The opening title sequence was created by digital artist and musician Cyriak Harris. Bob & David contacted Cyriak to create the opening sequence with a hands-off approach, only asking him to not make it specifically like standard TV credits but more like his viral YouTube videos. His signature style of beat sequenced animations to original music compositions featuring morphing branches of elements from still photos and videos created in Adobe After Effects. is greatly inspired by, and has been compared to Terry Gilliam's animated sequences used in the British sketch comedy show, Monty Python's Flying Circus, a significant inspiration for the show's creators and its featured crossing of sketches with transitional videos and animated elements.

== Episodes ==

| No. | Title | Original release date |
| 1 | "Episode 1" | November 13, 2015 |
A sketch comedy series written by and starring Bob Odenkirk and David Cross. In the series opener, the guys are dishonorably discharged from the Navy SEALs.
| 2 | "Episode 2" | November 13, 2015 |
Bob and David disagree with Standards and Practices; cops get sensitive with a witness; and a man is inspired to create a musical at the dry cleaners.
| 3 | "Episode 3" | November 13, 2015 |
Digital is the new gospel; an anti-police operation goes wrong; and a skier turns into a major cultural figure. Note: This episode was removed from Netflix in 2020, due to a segment in which Cross wears blackface.
| 4 | "Episode 4" | November 13, 2015 |
Mothers are spotlighted; a boy has a controversial journey to Heaven; salesmen tell their stories; and Bob sneaks in a skit, much to David's dismay
| 5 | "Episode 5" | November 13, 2015 |
Go behind the scenes in this hour-long special where Bob and David reveal what it takes to put on a sketch show in their own special way.

== Cast ==

- Bob Odenkirk
- David Cross

- John Ennis
- Jay Johnston
- Tom Kenny
- Brett Paesel
- Brian Posehn
- Jill Talley
- Paul F. Tompkins
- Mark Rivers
- Scott Aukerman
- Eric Von Hoffman
- Mary Lynn Rajskub
- Dino Stamatopoulos
- Becky Thyre

- Scott Adsit
- Dave Allen
- Stephanie Courtney
- Paget Brewster
- Mike Mitchell
- Keegan-Michael Key
- Jeffrey Tambor
- Joe Frank

==Reception==
W/ Bob & David received positive reviews from critics. On the review aggregator website Rotten Tomatoes, the series holds an approval rating of 89%, based on 27 reviews, with an average rating of 7.64/10. The site's critical consensus reads, "W/ Bob & David offers a long-overdue reunion between Mr. Show principals Odenkirk and Cross – and a suitably hilarious reminder of the reasons for their subsequent individual successes." On Metacritic, the series has a score of 76 out of 100, based on 20 critics, indicating "generally favorable reviews".

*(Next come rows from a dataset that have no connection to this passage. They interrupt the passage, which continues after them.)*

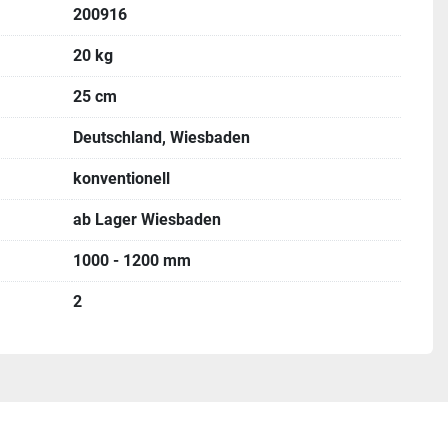
200916
20 kg
25 cm
Deutschland, Wiesbaden
konventionell
ab Lager Wiesbaden
1000 - 1200 mm
2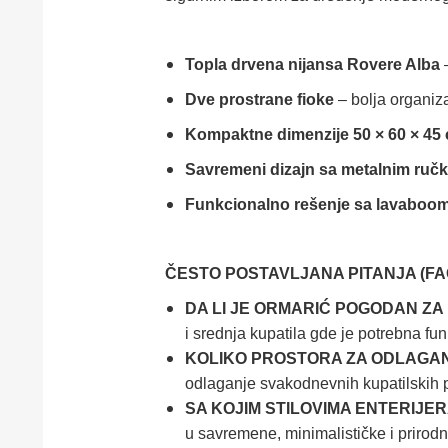
Topla drvena nijansa Rovere Alba
–
Dve prostrane fioke
– bolja organiza
Kompaktne dimenzije 50 × 60 × 45
Savremeni dizajn sa metalnim ruč
Funkcionalno rešenje sa lavaboo
ČESTO POSTAVLJANA PITANJA (FA
DA LI JE ORMARIĆ POGODAN ZA
i srednja kupatila gde je potrebna fu
KOLIKO PROSTORA ZA ODLAGAN
odlaganje svakodnevnih kupatilskih p
SA KOJIM STILOVIMA ENTERIJE
u savremene, minimalističke i prirodno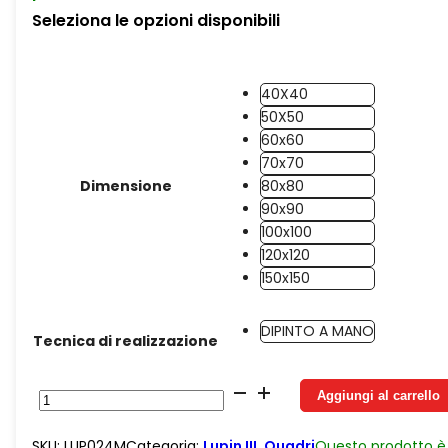
Seleziona le opzioni disponibili
40X40
50X50
60x60
70x70
Dimensione
80x80
90x90
100x100
120x120
150x150
DIPINTO A MANO
Tecnica di realizzazione
Juta
Aggiungi al carrello
Classic
Goemon
SKU:
LUP024M
Categoria:
Lupin III
,
Quadri
Questo prodotto è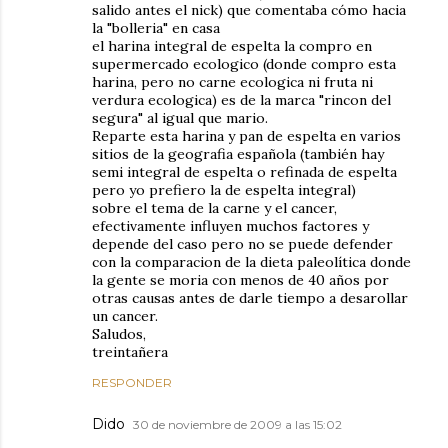
salido antes el nick) que comentaba cómo hacia
la "bolleria" en casa
el harina integral de espelta la compro en
supermercado ecologico (donde compro esta
harina, pero no carne ecologica ni fruta ni
verdura ecologica) es de la marca "rincon del
segura" al igual que mario.
Reparte esta harina y pan de espelta en varios
sitios de la geografia española (también hay
semi integral de espelta o refinada de espelta
pero yo prefiero la de espelta integral)
sobre el tema de la carne y el cancer,
efectivamente influyen muchos factores y
depende del caso pero no se puede defender
con la comparacion de la dieta paleolítica donde
la gente se moria con menos de 40 años por
otras causas antes de darle tiempo a desarollar
un cancer.
Saludos,
treintañera
RESPONDER
Dido
30 de noviembre de 2009 a las 15:02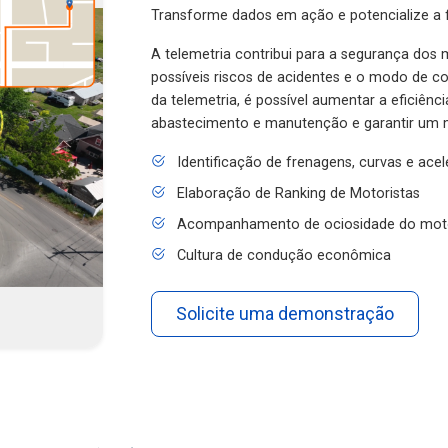
Transforme dados em ação e potencialize a f
A telemetria contribui para a segurança dos m
possíveis riscos de acidentes e o modo de 
da telemetria, é possível aumentar a eficiênc
abastecimento e manutenção e garantir um 
Identificação de frenagens, curvas e ace
Elaboração de Ranking de Motoristas
Acompanhamento de ociosidade do mot
Cultura de condução econômica
Solicite uma demonstração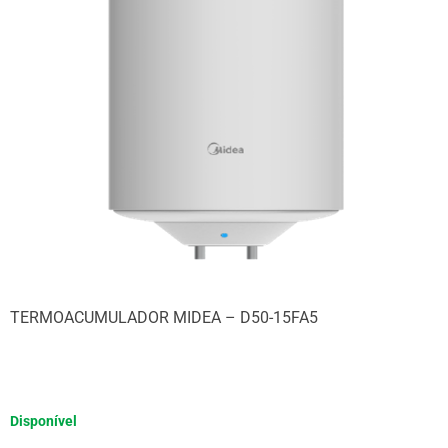
TERMOACUMULADOR MIDEA – D50-15FA5
Disponível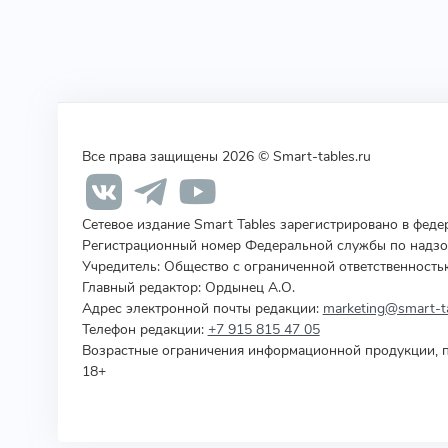
Все права защищены 2026 © Smart-tables.ru
Сетевое издание Smart Tables зарегистрировано в фед
Регистрационный номер Федеральной службы по надзор
Учредитель
:
Общество с ограниченной ответственность
Главный редактор: Ордынец А.О.
Адрес электронной почты редакции:
marketing@smart-ta
Телефон редакции:
+7 915 815 47 05
Возрастные ограничения информационной продукции, п
18+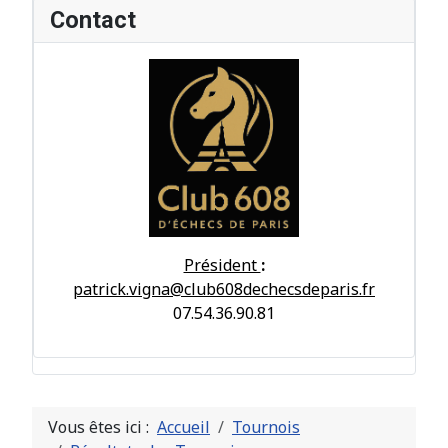
Contact
Président
:
patrick.vigna@club608dechecsdeparis.fr
07.54.36.90.81
Vous êtes ici :
Accueil
Tournois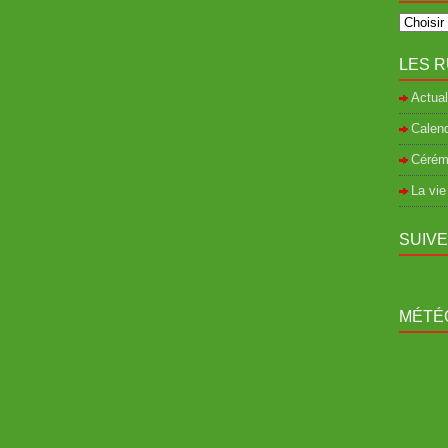
LES R
Actual
Calend
Cérém
La vie
SUIV
MÉTÉO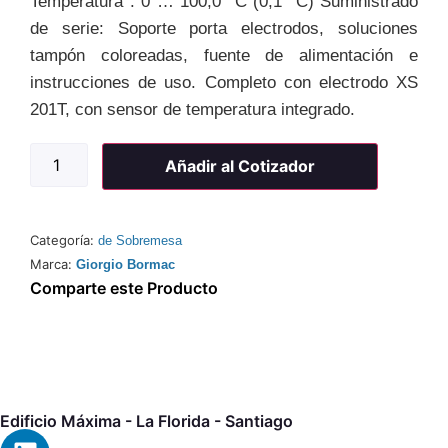
Temperatura : 0 … 100,0 °C (0,1 °C) Suministrado
de serie: Soporte porta electrodos, soluciones
tampón coloreadas, fuente de alimentación e
instrucciones de uso. Completo con electrodo XS
201T, con sensor de temperatura integrado.
Añadir al Cotizador
Categoría:
de Sobremesa
Marca:
Giorgio Bormac
Comparte este Producto
Edificio Máxima - La Florida - Santiago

In June 2020, Netflix removed the third episode of the show, due to a segment in which Cross's character wears blackface. Both he and Odenkirk objected to the decision, with Cross saying the scene was meant to satirize the character's "ridiculous foolish[ness]".

==Future==

In an August 2016 interview with The A.V. Club, Cross stated "We will absolutely do some more of that at some point. It's really tough. Bob and I really want to do it, Netflix would like us to do it again, everybody's on board. It's just a matter of scheduling, and Bob's got a very strict, specific schedule with Better Call Saul."

In an August 2022 interview on the podcast Comedy Bang! Bang!, Odenkirk stated that it was unlikely there would be another season of the show, citing the age of the cast.